■ **Work to be completed**
From the entries below, reproduce exactly the line containing "Henty president Matt", the line containing "and 55% lightness.", and every line in between, with nothing added.

(Dataset entries)
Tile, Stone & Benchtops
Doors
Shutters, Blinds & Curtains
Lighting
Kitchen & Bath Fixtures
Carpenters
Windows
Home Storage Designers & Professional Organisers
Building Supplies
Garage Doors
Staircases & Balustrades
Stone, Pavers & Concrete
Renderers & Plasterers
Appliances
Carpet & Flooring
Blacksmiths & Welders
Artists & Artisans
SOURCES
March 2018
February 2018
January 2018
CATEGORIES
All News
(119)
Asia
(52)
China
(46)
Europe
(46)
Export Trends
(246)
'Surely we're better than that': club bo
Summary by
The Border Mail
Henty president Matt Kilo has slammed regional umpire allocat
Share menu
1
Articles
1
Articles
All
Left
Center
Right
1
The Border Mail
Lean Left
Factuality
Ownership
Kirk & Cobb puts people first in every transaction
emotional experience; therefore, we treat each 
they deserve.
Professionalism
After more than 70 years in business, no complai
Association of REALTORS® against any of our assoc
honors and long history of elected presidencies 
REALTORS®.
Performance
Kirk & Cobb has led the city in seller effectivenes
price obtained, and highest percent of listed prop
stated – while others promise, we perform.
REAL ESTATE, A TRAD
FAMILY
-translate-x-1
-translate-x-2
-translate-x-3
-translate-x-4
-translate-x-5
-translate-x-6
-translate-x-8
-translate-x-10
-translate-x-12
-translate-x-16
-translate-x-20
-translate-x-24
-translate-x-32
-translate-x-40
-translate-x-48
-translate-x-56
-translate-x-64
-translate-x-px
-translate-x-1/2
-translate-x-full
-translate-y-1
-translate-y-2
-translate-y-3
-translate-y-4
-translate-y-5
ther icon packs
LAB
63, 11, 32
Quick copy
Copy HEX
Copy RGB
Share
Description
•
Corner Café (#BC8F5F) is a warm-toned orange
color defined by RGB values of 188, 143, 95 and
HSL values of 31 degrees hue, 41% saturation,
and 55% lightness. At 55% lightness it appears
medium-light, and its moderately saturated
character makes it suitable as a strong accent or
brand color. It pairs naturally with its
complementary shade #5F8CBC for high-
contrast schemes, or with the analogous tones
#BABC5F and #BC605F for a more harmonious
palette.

--

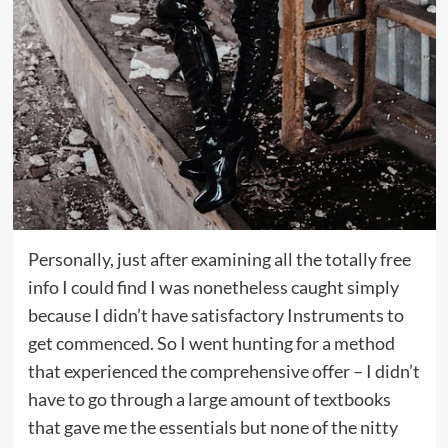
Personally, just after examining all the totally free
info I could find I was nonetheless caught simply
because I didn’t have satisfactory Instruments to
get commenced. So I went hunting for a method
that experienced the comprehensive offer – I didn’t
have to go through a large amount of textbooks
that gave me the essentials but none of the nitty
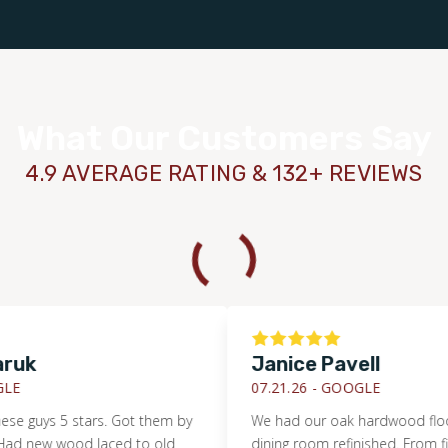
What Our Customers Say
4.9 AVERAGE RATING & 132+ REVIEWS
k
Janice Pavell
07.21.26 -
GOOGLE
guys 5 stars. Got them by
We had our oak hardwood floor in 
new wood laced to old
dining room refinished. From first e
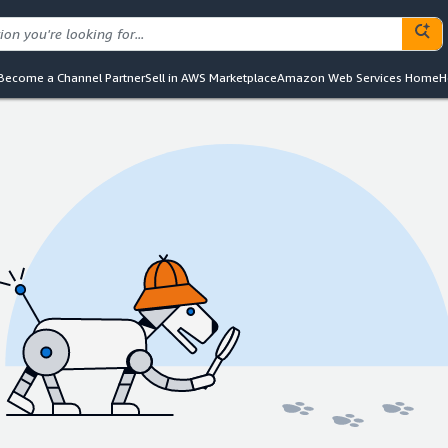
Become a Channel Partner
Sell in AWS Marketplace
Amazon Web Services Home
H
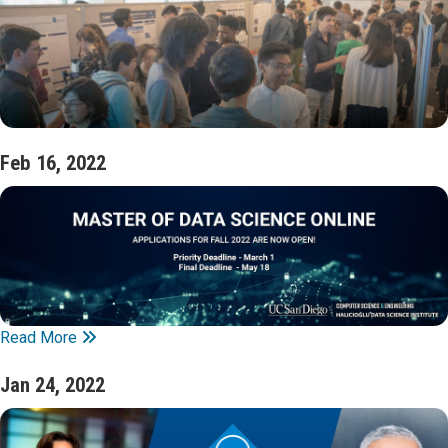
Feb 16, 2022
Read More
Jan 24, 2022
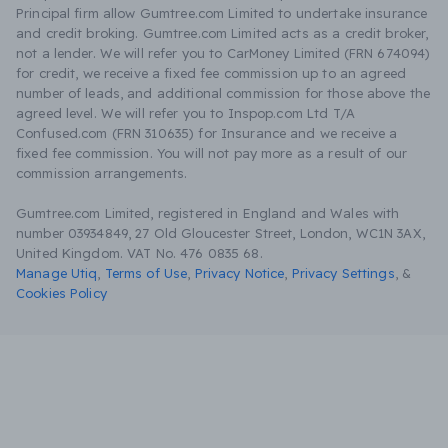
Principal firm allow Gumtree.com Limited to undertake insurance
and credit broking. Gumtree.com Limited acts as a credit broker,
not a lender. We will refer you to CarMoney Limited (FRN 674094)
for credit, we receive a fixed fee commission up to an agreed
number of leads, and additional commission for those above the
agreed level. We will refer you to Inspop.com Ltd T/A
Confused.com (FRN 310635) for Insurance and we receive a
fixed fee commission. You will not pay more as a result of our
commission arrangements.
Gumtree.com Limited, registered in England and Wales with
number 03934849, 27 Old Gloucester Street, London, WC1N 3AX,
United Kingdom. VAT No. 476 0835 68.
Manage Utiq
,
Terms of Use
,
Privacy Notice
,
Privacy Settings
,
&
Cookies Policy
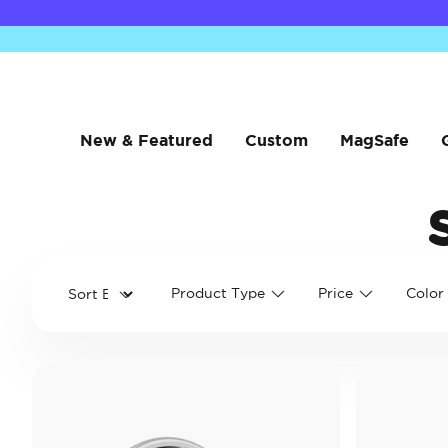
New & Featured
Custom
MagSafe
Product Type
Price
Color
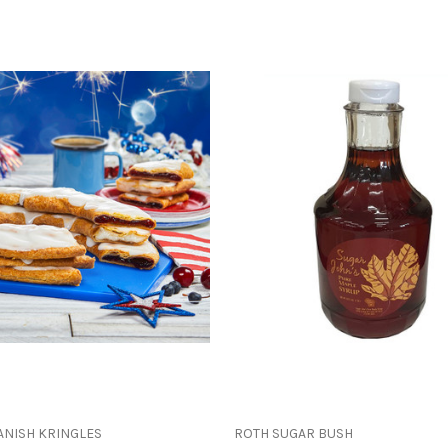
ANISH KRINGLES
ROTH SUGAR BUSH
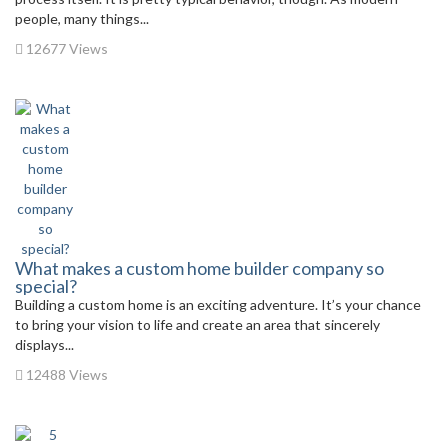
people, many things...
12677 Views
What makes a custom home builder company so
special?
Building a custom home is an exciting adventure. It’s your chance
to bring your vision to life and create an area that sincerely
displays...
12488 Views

* * *

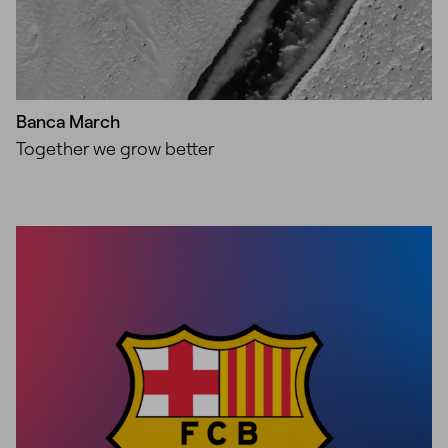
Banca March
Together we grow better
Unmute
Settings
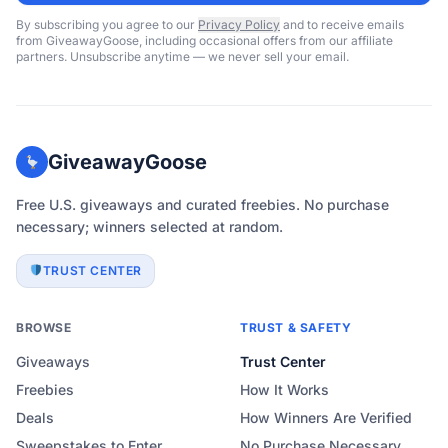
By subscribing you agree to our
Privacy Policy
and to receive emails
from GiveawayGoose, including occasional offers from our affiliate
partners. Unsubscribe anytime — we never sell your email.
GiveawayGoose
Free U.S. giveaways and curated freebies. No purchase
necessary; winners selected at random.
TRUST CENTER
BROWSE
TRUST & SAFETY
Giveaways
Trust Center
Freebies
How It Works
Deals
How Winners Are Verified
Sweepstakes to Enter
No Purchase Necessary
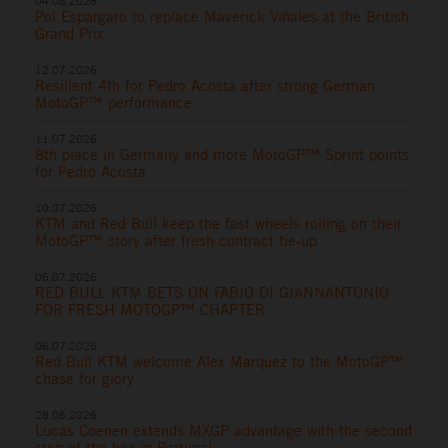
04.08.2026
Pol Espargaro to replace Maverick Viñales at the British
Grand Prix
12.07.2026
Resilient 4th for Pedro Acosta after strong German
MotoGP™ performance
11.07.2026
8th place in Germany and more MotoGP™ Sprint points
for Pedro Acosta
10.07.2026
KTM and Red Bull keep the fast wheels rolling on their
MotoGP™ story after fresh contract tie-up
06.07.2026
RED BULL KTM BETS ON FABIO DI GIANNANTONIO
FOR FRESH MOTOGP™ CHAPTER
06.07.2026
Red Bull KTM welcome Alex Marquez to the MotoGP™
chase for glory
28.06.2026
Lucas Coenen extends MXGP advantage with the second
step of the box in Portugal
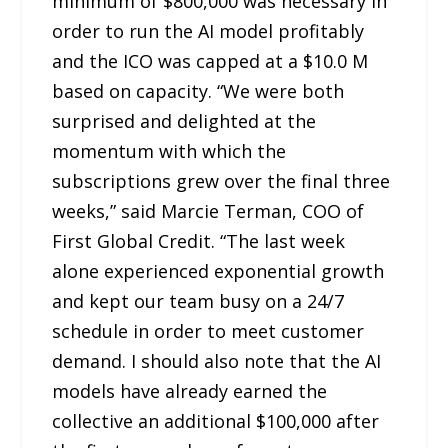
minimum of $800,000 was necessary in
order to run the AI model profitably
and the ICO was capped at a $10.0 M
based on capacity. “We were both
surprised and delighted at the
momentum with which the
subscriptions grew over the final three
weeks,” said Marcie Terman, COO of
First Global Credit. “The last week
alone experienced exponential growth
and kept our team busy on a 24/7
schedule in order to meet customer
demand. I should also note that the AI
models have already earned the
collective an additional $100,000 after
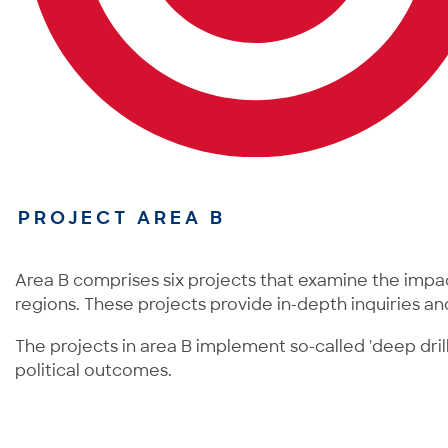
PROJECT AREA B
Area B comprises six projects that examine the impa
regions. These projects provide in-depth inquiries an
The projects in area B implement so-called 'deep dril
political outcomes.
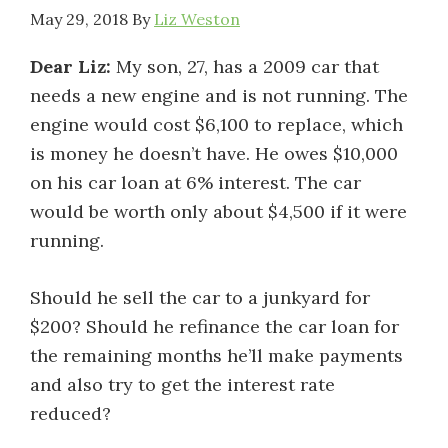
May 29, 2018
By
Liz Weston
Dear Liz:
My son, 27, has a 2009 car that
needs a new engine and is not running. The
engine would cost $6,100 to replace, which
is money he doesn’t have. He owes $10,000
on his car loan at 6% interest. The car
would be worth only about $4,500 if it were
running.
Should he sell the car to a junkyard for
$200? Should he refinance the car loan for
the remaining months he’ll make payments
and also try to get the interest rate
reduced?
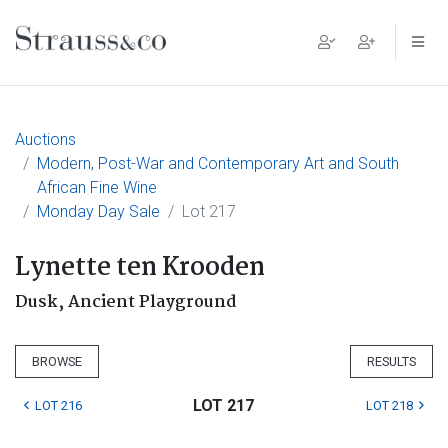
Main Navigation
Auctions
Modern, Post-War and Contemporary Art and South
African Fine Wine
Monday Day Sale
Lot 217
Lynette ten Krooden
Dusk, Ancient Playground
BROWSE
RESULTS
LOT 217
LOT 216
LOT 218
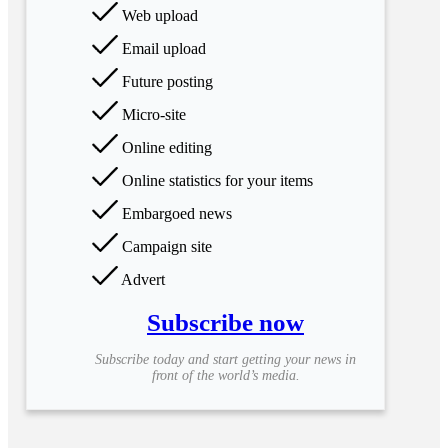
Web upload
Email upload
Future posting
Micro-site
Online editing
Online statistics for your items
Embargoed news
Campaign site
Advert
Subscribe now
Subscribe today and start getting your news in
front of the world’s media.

■ **Answer to the exercise**
Henty president Matt Kilo has slammed regional umpire allocat
Share menu
1
Articles
1
Articles
All
Left
Center
Right
1
The Border Mail
Lean Left
Factuality
Ownership
Kirk & Cobb puts people first in every transaction
emotional experience; therefore, we treat each 
they deserve.
Professionalism
After more than 70 years in business, no complai
Association of REALTORS® against any of our assoc
honors and long history of elected presidencies 
REALTORS®.
Performance
Kirk & Cobb has led the city in seller effectivenes
price obtained, and highest percent of listed prop
stated – while others promise, we perform.
REAL ESTATE, A TRAD
FAMILY
-translate-x-1
-translate-x-2
-translate-x-3
-translate-x-4
-translate-x-5
-translate-x-6
-translate-x-8
-translate-x-10
-translate-x-12
-translate-x-16
-translate-x-20
-translate-x-24
-translate-x-32
-translate-x-40
-translate-x-48
-translate-x-56
-translate-x-64
-translate-x-px
-translate-x-1/2
-translate-x-full
-translate-y-1
-translate-y-2
-translate-y-3
-translate-y-4
-translate-y-5
ther icon packs
LAB
63, 11, 32
Quick copy
Copy HEX
Copy RGB
Share
Description
•
Corner Café (#BC8F5F) is a warm-toned orange
color defined by RGB values of 188, 143, 95 and
HSL values of 31 degrees hue, 41% saturation,
and 55% lightness. At 55% lightness it appears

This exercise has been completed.